A number of former officials have already testified – some of them defying White House orders – including Hill, William Taylor, a former charge d’affaires at the embassy in Ukraine, former Ukrainian envoy Kurt Volker, former US Ambassador to Ukraine Marie Yovanovitch, and Gordon Sondland, the US ambassador to the European Union.

Taylor testified this week that what he discovered in Kyiv was the Trump administration’s “irregular” back channel to foreign policy led by Giuliani, and “ultimately alarming circumstances” that threatened to erode the United States’ relationship with a budding Eastern European ally facing Russian aggression.

Trump has repeatedly said there was no quid pro quo for the Ukraine investigations he was seeking, though witness testimony has contradicted that claim.

Volker testified and released text messages to the committee that detailed conversations between him, Sondland and Taylor in which the latter wrote that he thought it was “crazy” to withhold aid from Ukraine for help with a political campaign.

Taylor’s account reached to the highest levels of the administration, drawing in US Vice President Mike Pence and Trump’s acting chief of staff, Mick Mulvaney, and slices at the core of the Republican defense of the administration and the president’s insistence of no wrongdoing.

It also lays bare the struggle between Bolton and those who a previous State Department witness described as the “three amigos” — Sondland, Energy Secretary Rick Perry and Volker — who were involved in the alternative Ukraine policy vis-a-vis Russia.

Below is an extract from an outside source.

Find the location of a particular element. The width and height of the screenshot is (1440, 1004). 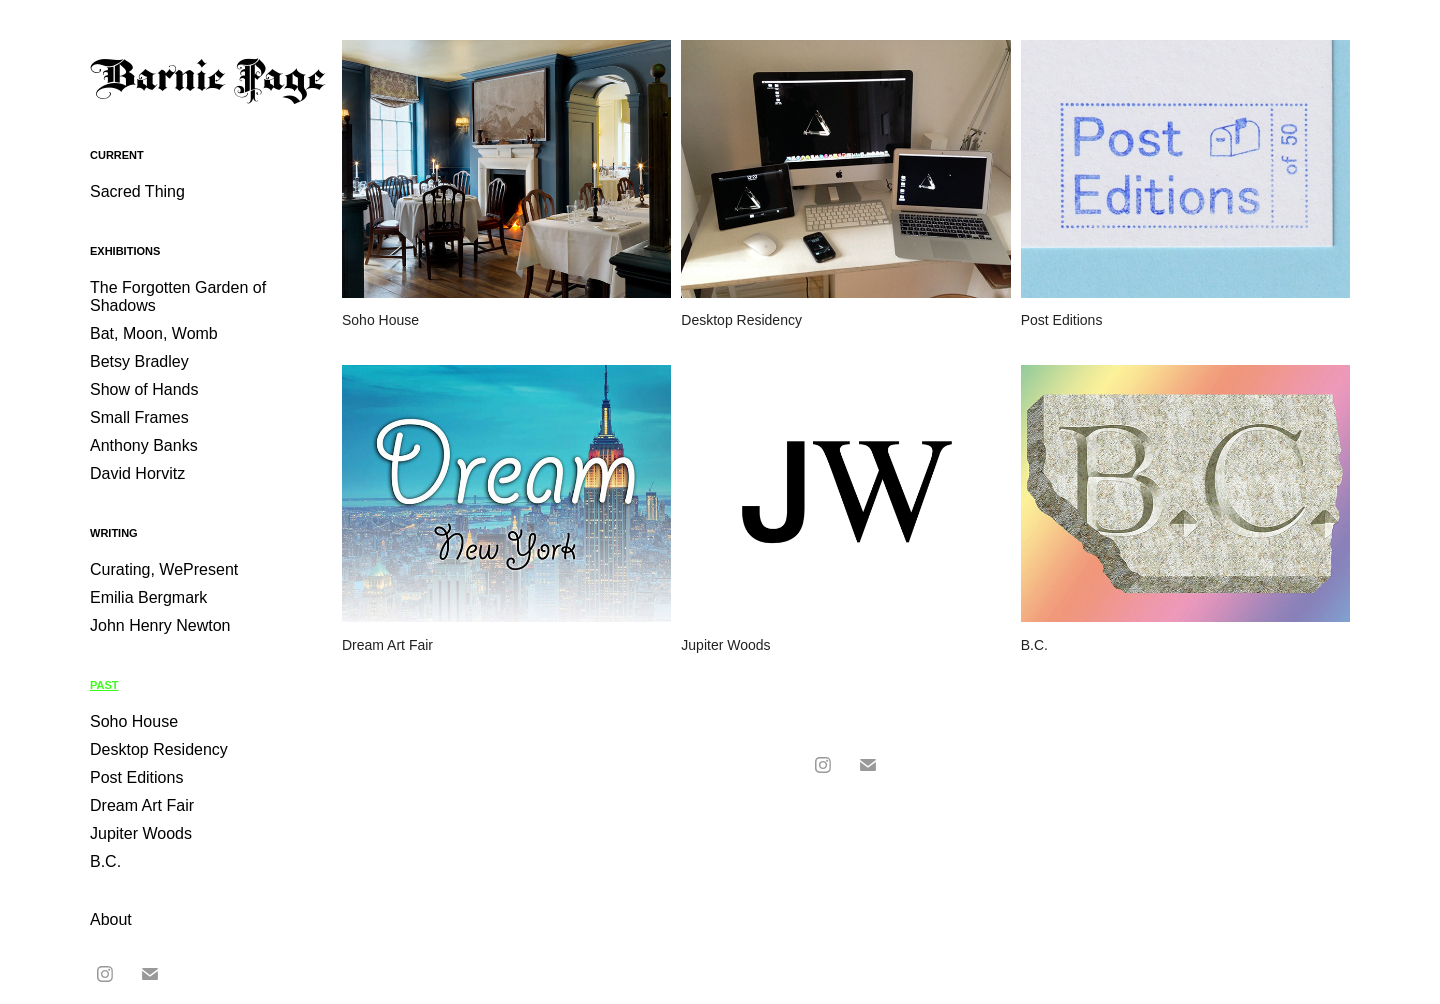 Emilia Bergmark is located at coordinates (148, 597).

Taylor told lawmakers that Sondland, a wealthy businessman who donated $1 million to Trump’s inauguration, was aware of the demands and later admitted he made a mistake by telling the Ukrainians that military assistance was not contingent on agreeing to Trump’s requests.

“In fact, Ambassador Sondland said, ‘everything’ was dependent on such an announcement, including the security assistance,” Taylor recalled.

Taylor apparently kept detailed records of conversations and documents, including two personal notebooks, lawmakers said.

It’s illegal to seek or receive contributions of value from a foreign entity for a US election.

If the Democratic-led House approves articles of impeachment, the matter would move to the Republican-led Senate for a trial, with senators as jurors. For now, it seems unlikely that the Senate would vote to convict Trump.

While some GOP senators have questioned Trump’s behavior, none has deemed it impeachment-worthy.